What is needed -
Retype the lines of the listing below exactly, but only those from the one containing "com o nome de" through the last line; pictures stay out.

Data listing -
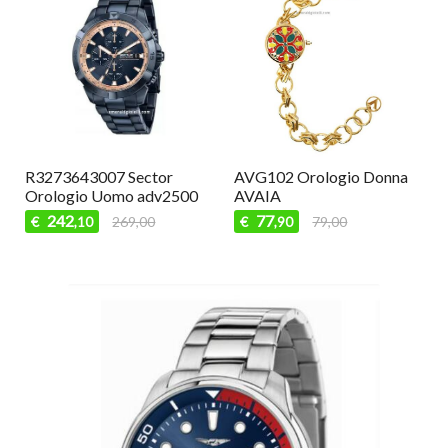
R3273643007 Sector
AVG102 Orologio Donna
Orologio Uomo adv2500
AVAIA
242
77
€
269,00
€
79,00
,10
,90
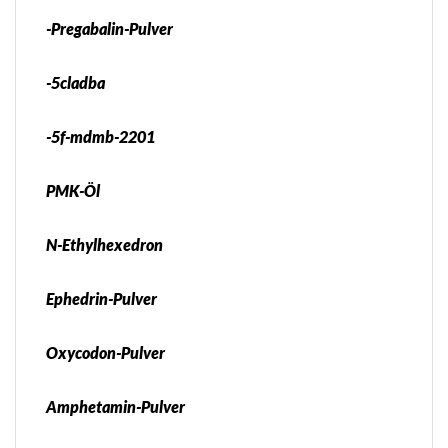
-Pregabalin-Pulver
-5cladba
-5f-mdmb-2201
PMK-Öl
N-Ethylhexedron
Ephedrin-Pulver
Oxycodon-Pulver
Amphetamin-Pulver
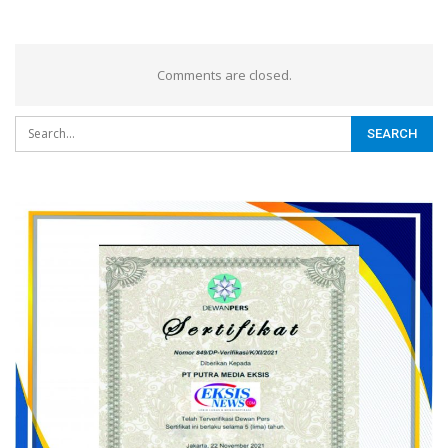
Comments are closed.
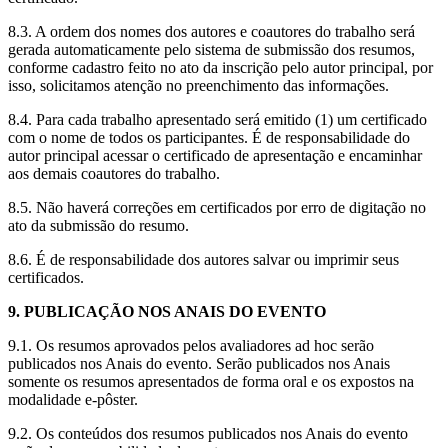
8.3. A ordem dos nomes dos autores e coautores do trabalho será
gerada automaticamente pelo sistema de submissão dos resumos,
conforme cadastro feito no ato da inscrição pelo autor principal, por
isso, solicitamos atenção no preenchimento das informações.
8.4. Para cada trabalho apresentado será emitido (1) um certificado
com o nome de todos os participantes. É de responsabilidade do
autor principal acessar o certificado de apresentação e encaminhar
aos demais coautores do trabalho.
8.5. Não haverá correções em certificados por erro de digitação no
ato da submissão do resumo.
8.6. É de responsabilidade dos autores salvar ou imprimir seus
certificados.
9. PUBLICAÇÃO NOS ANAIS DO EVENTO
9.1. Os resumos aprovados pelos avaliadores ad hoc serão
publicados nos Anais do evento. Serão publicados nos Anais
somente os resumos apresentados de forma oral e os expostos na
modalidade e-pôster.
9.2. Os conteúdos dos resumos publicados nos Anais do evento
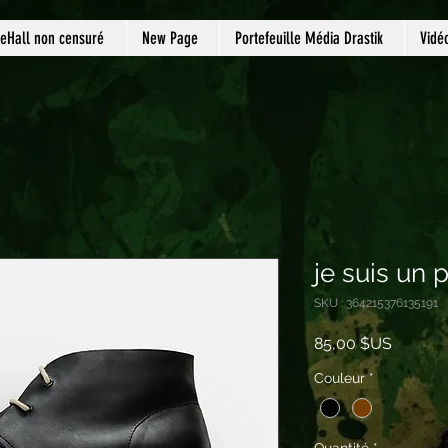
eHall non censuré
New Page
Portefeuille Média Drastik
Vidé
je suis un 
SKU : 364215376135191
Prix
85,00 $US
Couleur
*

Result below -
com o nome de todos os participantes. É de responsabilidade do
autor principal acessar o certificado de apresentação e encaminhar
aos demais coautores do trabalho.
8.5. Não haverá correções em certificados por erro de digitação no
ato da submissão do resumo.
8.6. É de responsabilidade dos autores salvar ou imprimir seus
certificados.
9. PUBLICAÇÃO NOS ANAIS DO EVENTO
9.1. Os resumos aprovados pelos avaliadores ad hoc serão
publicados nos Anais do evento. Serão publicados nos Anais
somente os resumos apresentados de forma oral e os expostos na
modalidade e-pôster.
9.2. Os conteúdos dos resumos publicados nos Anais do evento
eHall non censuré
New Page
Portefeuille Média Drastik
Vidé
je suis un 
SKU : 364215376135191
Prix
85,00 $US
Couleur
*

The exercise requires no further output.